Beim Hören der 29 Bänder und bei den Überlegungen, wie diese Aufnahmen auf angemessene Weise zu edieren wären, ergaben sich die gleichen Fragestellungen wie bei der Herausgabe von Bild-Text-Collagen, die Brinkmann als „Materialbände“ bzw. „Materialhefte“ hinterließ: so wie sich für das 1972/73 entstandene Manuskript „Schnitte“ (erschienen 1988) als einzige Form die Faksimile-Veröffentlichung anbot, für die sich Maleen Brinkmann und der Rowohlt Verlag dann auch entschieden, schien uns bei den nachgelassenen Tonbändern nur eine Audio-Edition angemessen, die Brinkmanns Aufnahmen unbearbeitet als 1:1-Kopie vorstellen.
Nicht in das Material eingreifen als editorisches Prinzip: die Bänder bzw. Aufnahmen als „readytapes“ so zu belassen, wie sie vorgefunden wurden – das bedeutet die teilweise Gleichsetzung von Material und Werk. (Der Begriff Material kommt übrigens in Brinkmanns Notizen zu den Bändern nicht vor.) Doch nur über diese scheinbar einfache und radikale Lösung lassen sich Brinkmanns Aufnahmemethoden und Arbeitsweisen erschließen und erkennen. Denn die meisten takes, die auf diesen Bändern zu hören sind, entstanden spontan, sind also situative Aufnahmen, z.B. improvisierte, beim Gehen aufgenommene Monologe oder aktionistisch geführte Interviews.
Jede andere Form der Edition hätte Fragen beantworten müssen, die nur offenbleiben können. Es gibt beispielsweise Sequenzen (track: „Jetzt fällt draußen gleichmäßig“) mit beschleunigtem Abspieleffekt wie das auf einem Zettel so bezeichnete „Mickey Mouse Lachen“. Es ist möglich, dass diese Sequenz mit der Intention Mickey-Mouse-Sound zu imitieren, produziert wurde.

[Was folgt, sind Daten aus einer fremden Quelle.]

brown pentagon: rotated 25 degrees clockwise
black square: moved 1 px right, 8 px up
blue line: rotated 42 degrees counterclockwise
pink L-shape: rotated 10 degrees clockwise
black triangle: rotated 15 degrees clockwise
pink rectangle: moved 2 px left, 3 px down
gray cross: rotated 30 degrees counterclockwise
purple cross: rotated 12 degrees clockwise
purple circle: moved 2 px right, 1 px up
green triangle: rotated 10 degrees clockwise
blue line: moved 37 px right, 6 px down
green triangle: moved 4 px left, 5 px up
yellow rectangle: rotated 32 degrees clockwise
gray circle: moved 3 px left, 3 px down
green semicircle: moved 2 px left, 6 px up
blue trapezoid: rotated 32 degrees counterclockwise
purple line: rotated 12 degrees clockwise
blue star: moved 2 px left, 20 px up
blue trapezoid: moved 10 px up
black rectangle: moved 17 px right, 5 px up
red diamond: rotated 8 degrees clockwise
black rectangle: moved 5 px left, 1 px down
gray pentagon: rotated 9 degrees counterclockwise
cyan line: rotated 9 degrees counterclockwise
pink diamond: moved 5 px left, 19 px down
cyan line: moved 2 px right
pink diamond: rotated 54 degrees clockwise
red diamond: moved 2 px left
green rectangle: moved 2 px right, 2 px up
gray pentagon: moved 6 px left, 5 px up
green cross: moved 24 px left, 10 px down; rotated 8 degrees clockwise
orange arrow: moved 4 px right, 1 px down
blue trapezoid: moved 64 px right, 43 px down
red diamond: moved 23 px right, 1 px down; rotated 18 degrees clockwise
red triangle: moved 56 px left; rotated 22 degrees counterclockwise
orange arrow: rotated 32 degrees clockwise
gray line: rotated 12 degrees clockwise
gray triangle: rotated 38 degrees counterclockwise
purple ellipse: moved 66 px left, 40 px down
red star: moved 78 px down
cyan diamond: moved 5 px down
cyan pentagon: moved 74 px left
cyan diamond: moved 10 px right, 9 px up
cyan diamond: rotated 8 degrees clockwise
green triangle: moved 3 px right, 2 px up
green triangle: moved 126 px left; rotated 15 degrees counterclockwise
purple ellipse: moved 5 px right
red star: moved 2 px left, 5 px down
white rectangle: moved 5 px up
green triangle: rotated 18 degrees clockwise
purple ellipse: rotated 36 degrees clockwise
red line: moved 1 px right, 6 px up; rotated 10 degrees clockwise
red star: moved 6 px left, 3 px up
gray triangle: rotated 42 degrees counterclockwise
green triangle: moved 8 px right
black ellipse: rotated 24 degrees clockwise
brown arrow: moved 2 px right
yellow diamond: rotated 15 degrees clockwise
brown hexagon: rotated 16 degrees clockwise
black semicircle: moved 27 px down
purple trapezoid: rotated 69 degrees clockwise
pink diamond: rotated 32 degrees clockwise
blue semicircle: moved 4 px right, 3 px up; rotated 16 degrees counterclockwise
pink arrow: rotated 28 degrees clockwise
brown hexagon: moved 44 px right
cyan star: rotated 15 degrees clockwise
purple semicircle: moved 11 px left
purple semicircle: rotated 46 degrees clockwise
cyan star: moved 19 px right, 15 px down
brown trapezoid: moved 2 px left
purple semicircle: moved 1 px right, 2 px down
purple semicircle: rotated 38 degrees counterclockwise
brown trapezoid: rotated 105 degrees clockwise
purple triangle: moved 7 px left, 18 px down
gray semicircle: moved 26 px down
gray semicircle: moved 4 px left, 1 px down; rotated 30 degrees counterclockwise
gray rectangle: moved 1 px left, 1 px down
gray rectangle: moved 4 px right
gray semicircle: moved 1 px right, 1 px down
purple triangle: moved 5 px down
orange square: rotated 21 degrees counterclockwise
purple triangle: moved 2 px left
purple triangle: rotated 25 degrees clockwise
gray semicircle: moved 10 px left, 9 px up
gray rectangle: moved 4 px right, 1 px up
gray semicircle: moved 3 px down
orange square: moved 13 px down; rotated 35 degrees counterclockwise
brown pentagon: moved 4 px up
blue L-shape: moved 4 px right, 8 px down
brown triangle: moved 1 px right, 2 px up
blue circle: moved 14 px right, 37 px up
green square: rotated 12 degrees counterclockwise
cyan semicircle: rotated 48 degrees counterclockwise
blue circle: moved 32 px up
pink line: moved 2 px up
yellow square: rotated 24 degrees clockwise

Es ist aber auch ebenso gut möglich, dass es sich nicht um eine Absicht, sondern um ein zufälliges Resultat handelte, weil die Batterien des Geräts schwach waren wie übrigens auch bei einigen anderen Aufnahmen.
Dass jede Bearbeitung, jede Korrektur, jeder Schnitt ein falscher Ansatz im Umgang mit den nachgelassenen Aufnahmen wäre, kann z.B. auch eine Sequenz (track: Immer mit dem Scheißgeld) verdeutlichen, in der Brinkmann eine Formulierung variiert, die folgendermaßen transkribiert werden könnte: „Das Abbild des Schornsteins das Abbild des Schornsteins in ach Quatsch das Abbild das Appild das Abbild das Abbild des Schornsteins das Abbild des Schornsteins Schornschtein Schornstein Schorn Stein jetzt hab ich’s das Abbild des Schornsteins in einem Traum ist genauso blöde und deprimierend wie tatsächlich der Schornstein am Tag“. Korrigiert Brinkmann einen Versprecher? Ist es überhaupt ein Versprecher? Erforscht er einen Begriff durch wiederholte Artikulation? Wie auch immer: jeder Eingriff wäre destruktiv und würde voreilig Interpretationen festschreiben.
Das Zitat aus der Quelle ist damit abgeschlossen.